What is productivity?

A

Productivity is a measure of the profitability as a function of time and volume.

27
Q

Why are organic solvents important?

Why are they problematic?

A

Solvents are important as they affect the stability of the protein. It is suggested that this happens because of the loss of hydrophobic contacts and because flexibility required for catalysis is lost.
They are problematic because their effects depend on the protein and although there has been attempts the effects can’t be predicted.

28
Q

What’s medium engineering?

A

Ths is an area that looks at how medium affects cells and proteins.

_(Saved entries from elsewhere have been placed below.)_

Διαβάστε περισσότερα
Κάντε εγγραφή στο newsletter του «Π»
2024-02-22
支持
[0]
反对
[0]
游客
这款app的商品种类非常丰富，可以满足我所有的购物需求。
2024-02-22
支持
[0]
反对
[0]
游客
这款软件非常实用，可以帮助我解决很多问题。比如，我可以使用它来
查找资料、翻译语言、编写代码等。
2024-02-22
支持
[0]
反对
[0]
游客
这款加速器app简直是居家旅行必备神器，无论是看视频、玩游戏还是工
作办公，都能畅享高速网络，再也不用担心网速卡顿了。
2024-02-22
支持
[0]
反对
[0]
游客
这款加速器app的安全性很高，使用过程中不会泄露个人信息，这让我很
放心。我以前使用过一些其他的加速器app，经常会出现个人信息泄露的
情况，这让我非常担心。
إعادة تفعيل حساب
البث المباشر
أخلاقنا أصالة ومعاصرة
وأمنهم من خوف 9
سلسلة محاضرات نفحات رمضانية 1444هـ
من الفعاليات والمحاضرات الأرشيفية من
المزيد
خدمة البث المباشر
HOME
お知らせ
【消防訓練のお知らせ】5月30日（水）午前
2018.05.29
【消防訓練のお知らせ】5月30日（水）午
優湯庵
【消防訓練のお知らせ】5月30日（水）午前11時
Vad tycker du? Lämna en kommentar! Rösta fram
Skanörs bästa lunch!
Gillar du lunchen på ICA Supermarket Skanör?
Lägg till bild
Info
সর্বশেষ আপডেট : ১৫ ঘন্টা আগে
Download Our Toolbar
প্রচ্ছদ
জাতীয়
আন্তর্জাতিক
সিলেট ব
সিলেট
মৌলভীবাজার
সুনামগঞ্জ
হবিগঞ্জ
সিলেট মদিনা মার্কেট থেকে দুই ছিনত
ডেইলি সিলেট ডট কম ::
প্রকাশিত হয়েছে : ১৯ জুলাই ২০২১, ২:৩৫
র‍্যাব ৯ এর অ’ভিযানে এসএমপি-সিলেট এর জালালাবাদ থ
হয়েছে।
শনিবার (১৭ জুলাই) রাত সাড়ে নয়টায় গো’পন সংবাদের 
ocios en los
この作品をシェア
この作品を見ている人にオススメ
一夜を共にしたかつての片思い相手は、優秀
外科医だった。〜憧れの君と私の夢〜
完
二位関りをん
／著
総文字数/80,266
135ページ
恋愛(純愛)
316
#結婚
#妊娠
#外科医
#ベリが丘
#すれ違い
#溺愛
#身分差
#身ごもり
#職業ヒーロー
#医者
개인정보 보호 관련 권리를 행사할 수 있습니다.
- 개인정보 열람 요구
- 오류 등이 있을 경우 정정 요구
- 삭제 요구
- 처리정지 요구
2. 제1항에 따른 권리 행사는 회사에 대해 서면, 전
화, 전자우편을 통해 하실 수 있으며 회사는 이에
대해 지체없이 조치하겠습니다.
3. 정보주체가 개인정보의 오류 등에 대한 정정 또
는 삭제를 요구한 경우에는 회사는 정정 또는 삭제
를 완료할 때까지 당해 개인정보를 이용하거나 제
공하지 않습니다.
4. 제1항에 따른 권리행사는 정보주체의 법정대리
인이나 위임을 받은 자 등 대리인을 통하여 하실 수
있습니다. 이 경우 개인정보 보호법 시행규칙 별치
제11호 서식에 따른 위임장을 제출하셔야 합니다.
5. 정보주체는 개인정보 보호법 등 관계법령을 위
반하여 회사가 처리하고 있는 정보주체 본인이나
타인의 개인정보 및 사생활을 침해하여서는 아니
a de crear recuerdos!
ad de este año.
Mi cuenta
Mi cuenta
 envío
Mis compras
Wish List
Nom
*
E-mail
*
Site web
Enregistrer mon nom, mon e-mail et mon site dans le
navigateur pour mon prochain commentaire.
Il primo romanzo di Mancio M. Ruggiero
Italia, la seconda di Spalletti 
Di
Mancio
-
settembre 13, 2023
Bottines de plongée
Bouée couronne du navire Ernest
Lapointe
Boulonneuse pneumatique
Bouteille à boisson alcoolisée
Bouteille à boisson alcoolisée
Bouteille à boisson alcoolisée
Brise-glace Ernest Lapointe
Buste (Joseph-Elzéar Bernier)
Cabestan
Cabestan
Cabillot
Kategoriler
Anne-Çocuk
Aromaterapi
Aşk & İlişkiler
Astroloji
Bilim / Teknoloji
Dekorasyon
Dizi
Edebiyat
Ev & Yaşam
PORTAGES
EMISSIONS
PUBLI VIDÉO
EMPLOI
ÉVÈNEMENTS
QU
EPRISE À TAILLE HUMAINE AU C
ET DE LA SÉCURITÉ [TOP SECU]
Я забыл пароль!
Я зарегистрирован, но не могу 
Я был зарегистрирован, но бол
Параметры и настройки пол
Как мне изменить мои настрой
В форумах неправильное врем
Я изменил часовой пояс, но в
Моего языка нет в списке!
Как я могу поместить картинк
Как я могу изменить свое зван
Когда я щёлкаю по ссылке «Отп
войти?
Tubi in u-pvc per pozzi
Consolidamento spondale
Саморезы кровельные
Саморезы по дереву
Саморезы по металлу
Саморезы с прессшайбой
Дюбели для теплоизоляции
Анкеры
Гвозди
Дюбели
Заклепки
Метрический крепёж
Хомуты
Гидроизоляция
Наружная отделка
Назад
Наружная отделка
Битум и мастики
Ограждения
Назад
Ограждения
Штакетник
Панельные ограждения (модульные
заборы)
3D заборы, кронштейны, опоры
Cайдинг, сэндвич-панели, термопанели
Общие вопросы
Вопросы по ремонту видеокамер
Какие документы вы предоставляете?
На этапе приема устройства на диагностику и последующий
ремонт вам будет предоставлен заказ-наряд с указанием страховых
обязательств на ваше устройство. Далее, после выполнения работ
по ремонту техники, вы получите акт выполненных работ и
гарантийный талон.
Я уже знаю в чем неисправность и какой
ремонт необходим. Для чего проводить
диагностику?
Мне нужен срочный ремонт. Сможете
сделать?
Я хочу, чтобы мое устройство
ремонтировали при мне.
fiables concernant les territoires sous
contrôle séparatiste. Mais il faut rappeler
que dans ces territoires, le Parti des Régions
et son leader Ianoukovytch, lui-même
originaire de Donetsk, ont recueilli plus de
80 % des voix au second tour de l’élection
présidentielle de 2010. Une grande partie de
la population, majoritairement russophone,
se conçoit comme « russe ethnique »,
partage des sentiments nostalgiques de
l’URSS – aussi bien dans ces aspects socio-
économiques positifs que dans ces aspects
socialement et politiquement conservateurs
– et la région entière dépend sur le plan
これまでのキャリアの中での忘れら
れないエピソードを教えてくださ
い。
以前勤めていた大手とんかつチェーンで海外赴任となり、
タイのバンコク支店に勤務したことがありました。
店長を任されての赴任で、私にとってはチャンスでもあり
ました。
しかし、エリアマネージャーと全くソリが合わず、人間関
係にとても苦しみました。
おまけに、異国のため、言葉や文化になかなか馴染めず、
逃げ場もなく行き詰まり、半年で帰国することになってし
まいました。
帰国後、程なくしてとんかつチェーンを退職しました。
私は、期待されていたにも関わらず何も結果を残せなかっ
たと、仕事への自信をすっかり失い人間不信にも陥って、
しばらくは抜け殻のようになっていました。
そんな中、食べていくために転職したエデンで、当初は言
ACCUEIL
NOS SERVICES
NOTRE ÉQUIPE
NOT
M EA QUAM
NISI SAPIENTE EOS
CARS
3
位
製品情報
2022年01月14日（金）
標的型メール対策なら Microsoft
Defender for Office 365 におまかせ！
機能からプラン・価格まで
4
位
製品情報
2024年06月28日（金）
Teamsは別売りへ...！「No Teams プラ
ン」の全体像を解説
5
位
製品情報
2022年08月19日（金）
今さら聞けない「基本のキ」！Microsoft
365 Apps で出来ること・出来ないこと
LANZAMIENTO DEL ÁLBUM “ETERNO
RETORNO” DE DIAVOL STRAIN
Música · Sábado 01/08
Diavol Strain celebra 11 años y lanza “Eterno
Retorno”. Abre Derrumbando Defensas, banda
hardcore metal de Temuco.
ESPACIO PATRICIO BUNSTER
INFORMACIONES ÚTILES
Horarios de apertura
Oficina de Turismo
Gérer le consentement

It attempts to predict the changes, find optimum and generic versions and understand the effect of media.

29
Q

What is regeneration and why is it useful?

A

Regeneration of co-factors and enzymes can occur which reduces costs and can be done by whole cells that already exist or by the addition of fairly cheap enzymes/ chemicals.

30
Q

What 3 solvent options are there and what pros/cons do they have?

A

1) Miscible –> mixed state which can affect stability but there’s no mass transfer effects.
2) Immiscible –> This has two separate states so requires mixing to increase activity. Stability is not really affected but there are mass transfer effects.
3) Lyophilised (freeze-dried enzymes) –> This forms lumps in the solvent so experiences mass transfer effects and stability is affected depending on the solvent and the conditions under which it was frozen.